But in this Mrs. Davenport did wrong to Ethel’s resources. The young wife did know something more when she brought her husband back from their drive through the pleasant country. They returned looking like an engaged couple, rather than parents whose nursery was already a song of three little voices.
“He has told her,” thought Mrs. Davenport at the first sight of them, as they entered the drawing-room for an afternoon tea. “She does understand some things.”
And when after dinner the ladies had withdrawn to the library, and waited for the men to finish their cigars, Mrs. Davenport spoke to Ethel. “My dear, I congratulate you. I saw it at once.”

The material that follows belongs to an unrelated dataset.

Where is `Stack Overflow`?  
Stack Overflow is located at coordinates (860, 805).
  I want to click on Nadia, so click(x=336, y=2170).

“But he hasn’t. Richard hasn’t told me anything.”
“Ethel! Then what is the matter?”
“I told him something. I told him that if it was going to be any story about—about something I shouldn’t like, I should simply follow it with a story about him that he wouldn’t like.”
“Ethel! You darling!”
“Oh, yes, and I said I was sure you would all listen, even though I was not an author myself. And I have it ready, you know, and it’s awfully like Richard, only a different side of him from the burglar one.”
“But, my dear, what did he do when you—”
This enquiry was, however, cut short by the entrance of the men. And from the glance that came from Richard’s eyes as they immediately sought out his wife, Mrs. Davenport knew that he could not have done anything very severe to Ethel when she made that threat to him during their drive.